The Training Plan

A training plan is a class that defines the four main components of federated model training: the data, the model, the loss and the optimizer. It is responsible for providing custom methods allowing every node to perform the training. In Fed-BioMed, you will be required to define a training plan class before submitting a federated training experiment. You will do so by sub-classing one of the base training plan classes provided by the library, and overriding certain methods to suit your needs as explained below. The code of the whole training plan class is shipped to the nodes, meaning that you may define custom classes and functions inside it, and re-use them within the training routine.

Training Plans

A Training Plan contains the recipe for executing the training loop on the nodes.

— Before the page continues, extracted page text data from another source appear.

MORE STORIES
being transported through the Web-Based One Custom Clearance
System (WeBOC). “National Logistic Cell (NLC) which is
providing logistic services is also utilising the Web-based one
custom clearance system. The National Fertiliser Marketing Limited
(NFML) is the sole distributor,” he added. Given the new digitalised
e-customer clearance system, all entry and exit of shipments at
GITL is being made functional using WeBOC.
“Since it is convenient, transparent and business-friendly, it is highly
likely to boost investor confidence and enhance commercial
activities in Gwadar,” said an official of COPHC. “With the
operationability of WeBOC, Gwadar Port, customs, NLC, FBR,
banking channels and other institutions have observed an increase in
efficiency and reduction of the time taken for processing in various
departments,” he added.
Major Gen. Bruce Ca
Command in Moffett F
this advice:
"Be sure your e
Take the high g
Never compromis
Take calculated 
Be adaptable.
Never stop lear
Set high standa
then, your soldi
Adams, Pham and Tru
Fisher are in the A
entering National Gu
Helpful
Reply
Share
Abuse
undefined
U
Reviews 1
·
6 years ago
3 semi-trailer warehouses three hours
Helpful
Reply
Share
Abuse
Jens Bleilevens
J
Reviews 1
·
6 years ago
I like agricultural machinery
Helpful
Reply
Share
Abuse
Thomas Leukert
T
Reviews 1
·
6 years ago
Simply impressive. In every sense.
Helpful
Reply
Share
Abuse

It defines: the data, the model, the loss function, and the optimizer. The code in the training plan is shipped in its entirety to the nodes, where its different parts are executed at different times during the training loop.

The TrainingPlan class

Fed-BioMed provides a base training plan class for two commonly-used ML frameworks: PyTorch (fedbiomed.common.training_plans.TorchTrainingPlan) and scikit-learn (fedbiomed.common.training_plans.SKLearnTrainingPlan). Therefore, the first step of the definition of your federated training experiment will be to define a new training plan class that inherits from one of these.

Pytorch Training Plan

The interfaces for the two frameworks differ quite a bit, so let's start by taking the example of PyTorch:

from fedbiomed.common.training_plans import TorchTrainingPlan


class MyTrainingPlan(TorchTrainingPlan):
    pass

The above example will not lead to a meaningful experiment, because we need to provide at least the following information to complete our training plan:

  • a model instance
  • an optimizer instance
  • a list of dependencies (i.e. modules to be imported before instantiating the model and optimizer)
  • how to load the training data (and potential preprocessing)
  • a loss function

Following the PyTorch example, here is what the prototype of your training plan would look like:

from fedbiomed.common.training_plans import TorchTrainingPlan

class MyTrainingPlan(TorchTrainingPlan):
    def init_model(self, model_args):
        # defines and returns a model
        pass

    def init_optimizer(self, optimizer_args):
        # defines and returns an optimizer
        pass

    def init_dependencies(self):
        # returns a list of dependencies
        pass

    def training_data(self, batch_size=1):
        # returns a Fed-BioMed DataManager object
        pass

    def training_step(self, data, target):
        # returns the loss
        pass

Scikit-learn Training Plan

In the case of scikit-learn, Fed-BioMed already does a lot of the heavy lifting for you by providing the FedPerceptron, FedSGDClassifier and FedSGDRegressor classes as training plans. These classes already take care of the model, optimizer, loss function and related dependencies for you, so you only need to define how the data will be loaded. For example, in the case of FedSGDClassifier:

from fedbiomed.common.training_plans import FedSGDClassifier

class MyTrainingPlan(FedSGDClassifier):
    def training_data(self):
        # returns a Fed-BioMed DataManager object
        pass

Definition of __init__ is discouraged for all training plans

As you may have noticed, none of the examples defined an __init__ function for the training plan. This is on purpose! Overriding __init__ is not required, and is actually discouraged, as it is reserved for the library's internal use. If you decide to override it, you do it at your own risk!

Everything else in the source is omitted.